The ear is terrible hearing phase by itself, but over a spectrum it can interpret it as tonality.
Phase shift in the bass due to a cutoff frequency not low enough is audible as a lack of bass impact. Phase shift in the highs due to a lack of HF bandwidth is heard as a darkness. So you need bandwidth well beyond the audio band to really get this part right; with no feedback ideally 2Hz to 100KHz or better.
@atmasphere @charles1dad @jond and others, it seems people are not warming up to the idea of SET here. And also there seems to be very few seriously good tried and tested choices beyond 25 watts. So what are some really good options for push-pull tube amps operating in class A with zero negative feedback?

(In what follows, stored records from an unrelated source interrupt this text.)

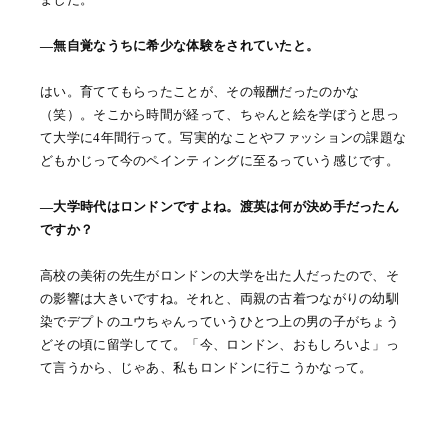
―無自覚なうちに希少な体験をされていたと。
はい。育ててもらったことが、その報酬だったのかな
（笑）。そこから時間が経って、ちゃんと絵を学ぼうと思っ
て大学に4年間行って。写実的なことやファッションの課題な
どもかじって今のペインティングに至るっていう感じです。
―大学時代はロンドンですよね。渡英は何が決め手だったん
ですか？
高校の美術の先生がロンドンの大学を出た人だったので、そ
の影響は大きいですね。それと、両親の古着つながりの幼馴
染でデプトのユウちゃんっていうひとつ上の男の子がちょう
どその頃に留学してて。「今、ロンドン、おもしろいよ」っ
て言うから、じゃあ、私もロンドンに行こうかなって。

@pani There is nothing wrong with feedback if its properly applied! The problem is, it usually isn’t. As a hint you can’t apply it to the cathode of an input tube since that tube will distort the feedback signal. That will cause IMD and higher ordered harmonic generation, both of which are not musical. This is one of the reasons feedback has a bad rap, but its not feedback’s fault so much as poor execution.

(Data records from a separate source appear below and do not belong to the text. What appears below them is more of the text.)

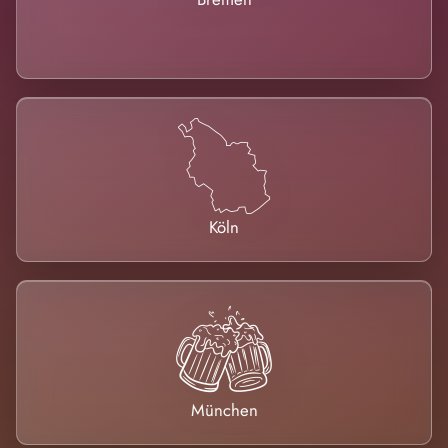
Köln
München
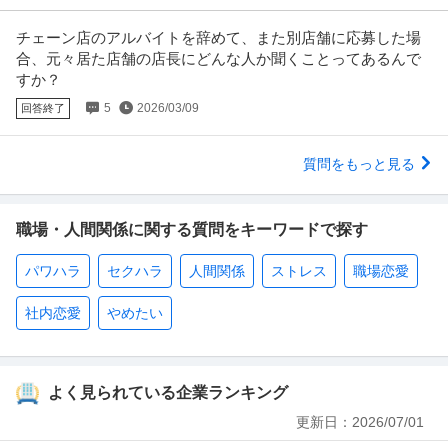
チェーン店のアルバイトを辞めて、また別店舗に応募した場
合、元々居た店舗の店長にどんな人か聞くことってあるんで
すか？
5
2026/03/09
回答終了
質問をもっと見る
職場・人間関係に関する質問をキーワードで探す
パワハラ
セクハラ
人間関係
ストレス
職場恋愛
社内恋愛
やめたい
よく見られている企業ランキング
更新日：
2026/07/01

An advantage of zero feedback though is you get a ruler flat distortion vs frequency curve. This is important; if there is a rise in distortion at higher frequencies the ear will interpret that has harshness and brightness because the harmonics will not be masked (as they usually are in an SET). I know a PP amp that is zero feedback isn’t that hard to find. Take a look at the ’300b lovers’ thread on this site.
If you do feedback correctly you can get a ruler flat distortion vs frequency curve just like a zero feedback amp, but with lower distortion overall; just as smooth as any zero feedback amp, just as laid back, but with greater resolution since distortion obscures detail.